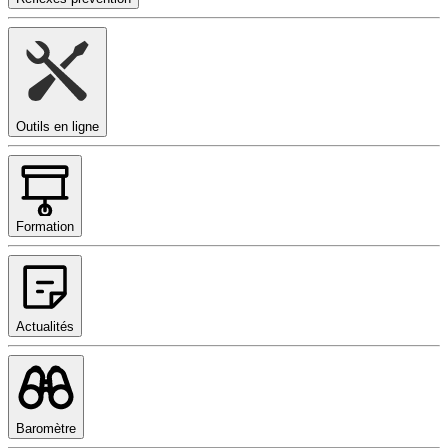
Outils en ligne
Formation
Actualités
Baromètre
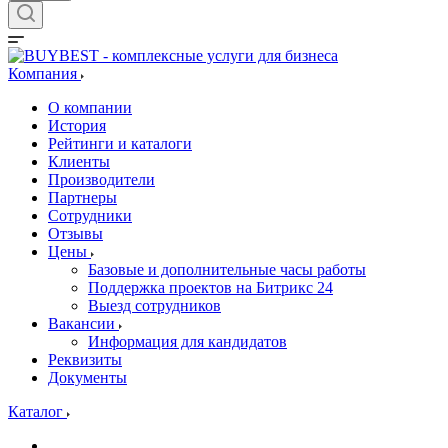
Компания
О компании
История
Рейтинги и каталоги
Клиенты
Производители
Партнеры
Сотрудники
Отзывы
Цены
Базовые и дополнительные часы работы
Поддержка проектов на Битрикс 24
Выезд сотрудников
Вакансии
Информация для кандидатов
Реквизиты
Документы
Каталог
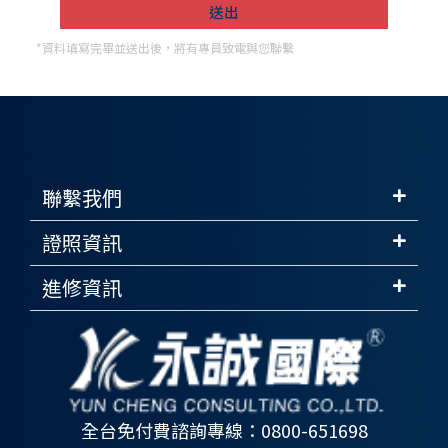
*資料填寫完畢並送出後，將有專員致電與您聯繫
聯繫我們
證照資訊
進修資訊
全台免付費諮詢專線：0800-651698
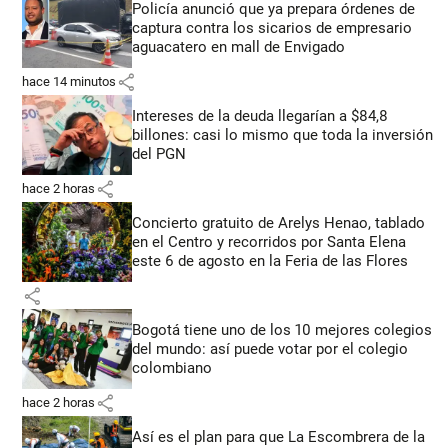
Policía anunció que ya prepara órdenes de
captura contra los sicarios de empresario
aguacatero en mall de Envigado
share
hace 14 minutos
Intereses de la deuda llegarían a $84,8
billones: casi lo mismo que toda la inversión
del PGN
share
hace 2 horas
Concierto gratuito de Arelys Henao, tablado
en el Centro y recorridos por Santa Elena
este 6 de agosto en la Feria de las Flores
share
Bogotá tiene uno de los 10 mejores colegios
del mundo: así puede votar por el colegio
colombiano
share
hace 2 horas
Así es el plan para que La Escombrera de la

### ASSIGNMENT
The records above are to be repeated exactly, apart from their pictures.

### EXERCISE SOLUTION
Outils en ligne
Formation
Actualités
Baromètre
Компания
О компании
История
Рейтинги и каталоги
Клиенты
Производители
Партнеры
Сотрудники
Отзывы
Цены
Базовые и дополнительные часы работы
Поддержка проектов на Битрикс 24
Выезд сотрудников
Вакансии
Информация для кандидатов
Реквизиты
Документы
Каталог
*資料填寫完畢並送出後，將有專員致電與您聯繫
聯繫我們
證照資訊
進修資訊
全台免付費諮詢專線：0800-651698
Policía anunció que ya prepara órdenes de
captura contra los sicarios de empresario
aguacatero en mall de Envigado
share
hace 14 minutos
Intereses de la deuda llegarían a $84,8
billones: casi lo mismo que toda la inversión
del PGN
share
hace 2 horas
Concierto gratuito de Arelys Henao, tablado
en el Centro y recorridos por Santa Elena
este 6 de agosto en la Feria de las Flores
share
Bogotá tiene uno de los 10 mejores colegios
del mundo: así puede votar por el colegio
colombiano
share
hace 2 horas
Así es el plan para que La Escombrera de la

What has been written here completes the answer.